Member of Karnataka Legislative Assembly
- Incumbent
- Assumed office May 2008
- Preceded by: S. Raghu
- Constituency: Shanthinagar

Personal details
- Born: 11 January 1967 (age 59) Bhadravati, Karnataka
- Party: Indian National Congress
- Occupation: MLA

= N. A. Haris =

Indian businessman and politician

Nalapad Ahmed Haris (popularly known as N. A. Haris) is an Indian businessman, politician and sports administrator. He is a member of the Indian National Congress and has represented the Shanti Nagar Assembly constituency in the Karnataka Legislative Assembly since 2008. He was formerly working as the Chairman of the Bangalore Metropolitan Transport Corporation.

He was appointed chairman for Bengaluru Development Authority (BDA) on 26 January 2024.

== Early life ==
Nalapad Ahmed Haris was born in 1967 in Bengaluru. His father, N. A. Mohammed, moved from Kasaragod, Kerala to Bhadravati, Karnataka in 1960 to set up a metal scrapping shop. Mohammed later moved to Bengaluru and started working on government construction projects. One of the notable projects was Upper Krishna Project. With the money made in this project, Mohammed established Hotel Bangalore International. In 1978, Mohammed set up the Nalapad Group of Hotels. Haris joined the family business in 1997.

== Nalapad Group ==
Haris played a major role in diversifying Nalapad Group's business into Nalapad Pipes, Nalapad Suraksha, Nalapad Infotech and Nalapad Energy. Haris's family also owns Nalapad International School.

== Political career ==
Through the Nalapad family's business, Haris came in contact with Indian National Congress leader K. J. George, who also hailed from Kerala. In the early 2000s, Haris became a trusted aide of K. J. George and former Kerala Chief Minister Oommen Chandy. This helped him elevate his position within the party.

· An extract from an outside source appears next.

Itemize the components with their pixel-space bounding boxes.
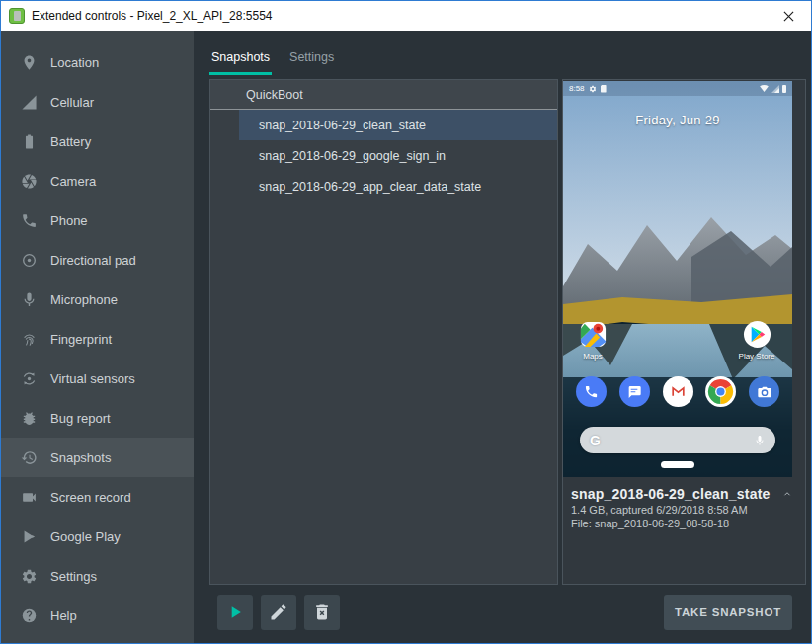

Aged 41, he was elected as the Member of the Legislative Assembly (MLA) from Shanti Nagar in the 2008 Karnataka Legislative Assembly election. He gained popularity through charitable work, especially through the N A Haris foundation which provided scholarships to underprivileged children and organized job fairs.

He was re-elected in 2013, winning the seat by a margin of 19,000 votes in the 2013 Karnataka assembly elections. He was re-elected in the 2018 Karnataka Legislative Assembly election.

In 2017, Haris' 28-year-old son, Mohammed Nalapad, was appointed the General Secretary of the Bengaluru Youth Congress.

== AIFF ==
On 1 September 2022, Haris was elected as the vice president of the All India Football Federation (AIFF).